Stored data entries
"""
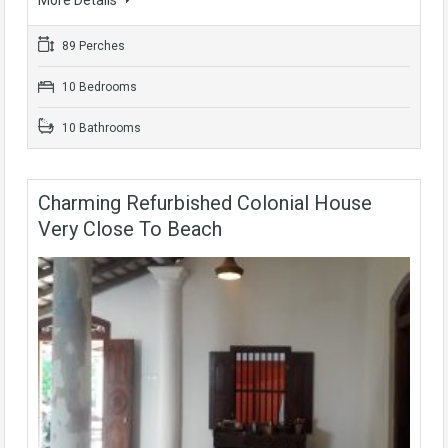
89 Perches
10 Bedrooms
10 Bathrooms
Charming Refurbished Colonial House
Very Close To Beach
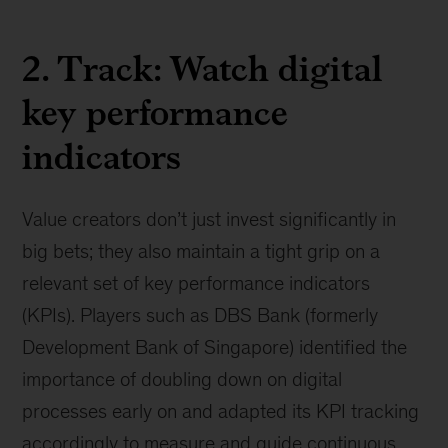
2. Track: Watch digital
key performance
indicators
Value creators don’t just invest significantly in
big bets; they also maintain a tight grip on a
relevant set of key performance indicators
(KPIs). Players such as DBS Bank (formerly
Development Bank of Singapore) identified the
importance of doubling down on digital
processes early on and adapted its KPI tracking
accordingly to measure and guide continuous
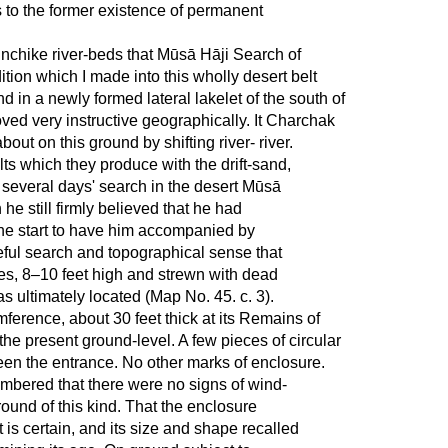
as to the former existence of permanent
Inchike river-beds that Mūsā Hāji Search of
tion which I made into this wholly desert belt
d in a newly formed lateral lakelet of the south of
ved very instructive geographically. It Charchak
ut on this ground by shifting river- river.
ts which they produce with the drift-sand,
r several days' search in the desert Mūsā
 he still firmly believed that he had
the start to have him accompanied by
eful search and topographical sense that
es, 8–10 feet high and strewn with dead
s ultimately located (Map No. 45. c. 3).
umference, about 30 feet thick at its Remains of
the present ground-level. A few pieces of circular
een the entrance. No other marks of enclosure.
embered that there were no signs of wind-
round of this kind. That the enclosure
 is certain, and its size and shape recalled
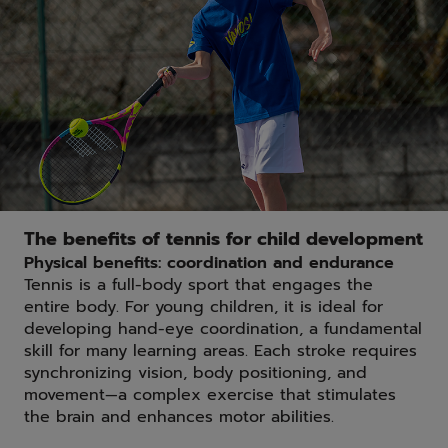
The benefits of tennis for child development
Physical benefits: coordination and endurance
Tennis is a full-body sport that engages the
entire body. For young children, it is ideal for
developing hand-eye coordination, a fundamental
skill for many learning areas. Each stroke requires
synchronizing vision, body positioning, and
movement—a complex exercise that stimulates
the brain and enhances motor abilities.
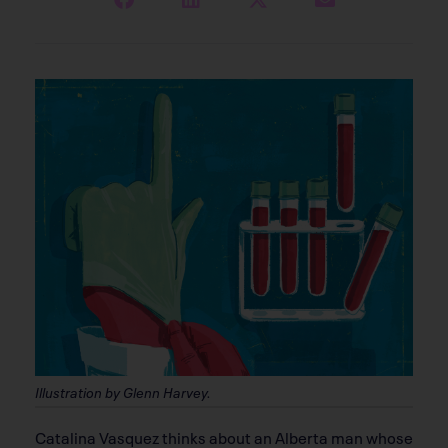
Illustration by Glenn Harvey.
C
atalina Vasquez thinks about an Alberta man whose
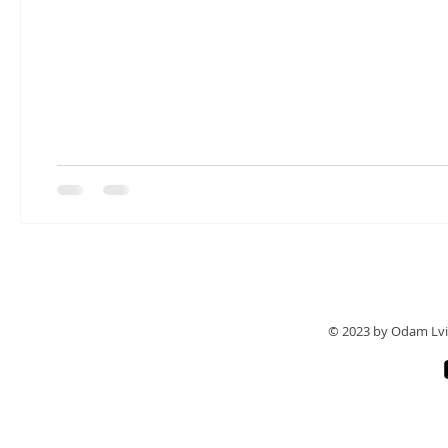
© 2023 by Odam Lvi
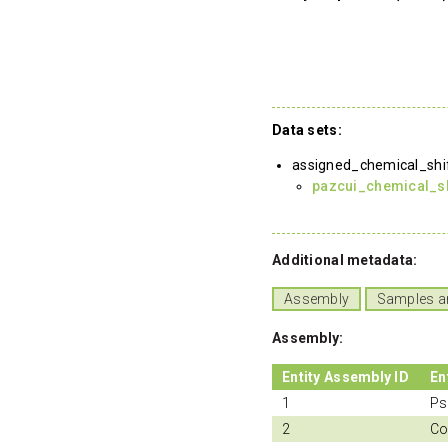
Data sets:
assigned_chemical_shi
pazcui_chemical_sh
Additional metadata:
Assembly
Samples a
Assembly:
Entity Assembly ID
En
1
Ps
2
Co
"""
§ **Task statement**:
For each line above that contains the word "they", make a copy.

§ **Exercise output**:
big bets; they also maintain a tight grip on a
ts which they produce with the drift-sand,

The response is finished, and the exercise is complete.